Neither do the management team have the tactical nous to guide their apprentice charges through the minefield that is the Coca-Cola Championship. Saturday's game highlighted once again an inability to assess and respond accordingly to the weaknesses on the pitch.

We know that width is paramount in this league, yet from the off the decision to play a natural left-footer on the right wing and vice-versa contributed to a congested forward line and crowded box. Crosses were easily dealt with, being delivered not from the bye-line but the apex of the penalty area. Forwards, while willing, rarely received the ball unless with their back to goal and only some spirited dribbling presented real goal-scoring opportunities.

But the midfield was lost from the off, with neither Surman nor Schneiderlin effective in tackling, holding or breaking up play. They appeared to be playing as inside right and left, with no-one in a gaping hole through the centre of the pitch.

Again, this formation and selection contributed to a weakness through the spine of the team that was exploited just a minute after half-time. The resultant gamble on a three-man defence, and introduction of two more twinkle-toed attackers with precious little end-product was, for me, the straw that snapped the camel's back as easily as the spine of our near-invertebrate team.

This move, like that of Rupert Lowe in establishing the Dutch training ethos, was not a considered gamble. It was a desperate bet from a man with nothing left, whose pockets of resolution are empty and whose cupboard of experience is bare.

It is something, as a punter myself, that is all too familiar. Down to your last tenner, enough for your train fare, you risk all in a make-or-break wager to recoup your entire losses. You stare down the favourite and plump for a wild outsider through necessity; the inevitable result? You walk home.

And walking is something that both Lowe and Poortvliet must now focus on.

If Southampton FC is to remain a Championship Club, both the Chairman and Coach must collect what precious chips they have left and vacate the club immediately, for both have been exposed as a busted flush.

And while it is impossible not to have sympathy with the earnest and decent Poortvliet who is a simple symptom of the 'Peter Principle', there can be no such feeling for Lowe, who brought this disastrous result about through the effective sacking of Nigel Pearson.

The coaching and tactical management of the side has been exposed as inadequate time and again this season, while our previous manager sits proudly at the top of the league below us, no doubt too decent to take any satisfaction from swapping places with the club he saved, only to be hounded out of office.

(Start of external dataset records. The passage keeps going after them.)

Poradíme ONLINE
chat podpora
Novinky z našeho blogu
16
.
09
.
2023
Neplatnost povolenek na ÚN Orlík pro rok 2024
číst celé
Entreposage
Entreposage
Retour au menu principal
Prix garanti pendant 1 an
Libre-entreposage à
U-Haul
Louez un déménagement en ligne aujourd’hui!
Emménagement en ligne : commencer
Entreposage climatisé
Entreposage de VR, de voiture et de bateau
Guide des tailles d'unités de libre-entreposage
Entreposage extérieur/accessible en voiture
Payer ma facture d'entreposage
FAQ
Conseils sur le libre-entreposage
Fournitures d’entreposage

But neither the egotistical Lowe, whose arrogance at the recent AGM rendered him a candidate for the lunatic fringe he once condemned, or the humble but stoic Poortvliet will go of their own volition. So the shareholders must move to remove them both.

And, they must employ forthwith a manager with the experience to utilise the current squad to avoid relegation and then inevitable administration. Perhaps with two weeks of the transfer window remaining, there might even be time to sacrifice some of the more expendable young talent for survival? A dire situation, but needs must.

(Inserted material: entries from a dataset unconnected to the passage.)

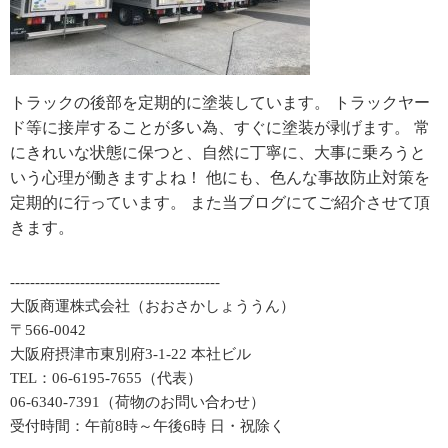
トラックの後部を定期的に塗装しています。 トラックヤー
ド等に接岸することが多い為、すぐに塗装が剥げます。 常
にきれいな状態に保つと、自然に丁寧に、大事に乗ろうと
いう心理が働きますよね！ 他にも、色んな事故防止対策を
定期的に行っています。 また当ブログにてご紹介させて頂
きます。
------------------------------------------
大阪商運株式会社（おおさかしょううん）
〒566-0042
大阪府摂津市東別府3-1-22 本社ビル
TEL：06-6195-7655（代表）
06-6340-7391（荷物のお問い合わせ）
受付時間：午前8時～午後6時 日・祝除く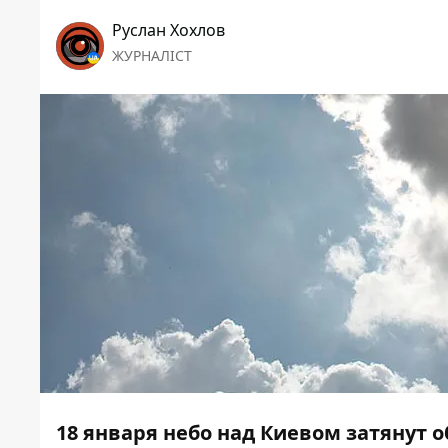
Руслан Хохлов
ЖУРНАЛІСТ
18 января небо над Киевом затянут о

There is no chance on current form of survival without change.

Fans fighting fans is just the start. Soon the ground will be empty bar all but season ticket holders whose revenue is already spent. And corporate hospitality will be reduced to those who couldn't afford seats at Amir Khan's next bout.

No, the shareholders must act. And now.

Failure to do so can only result in one possible outcome and if the shareholders cannot see this, then they truly are playing with the big blinds.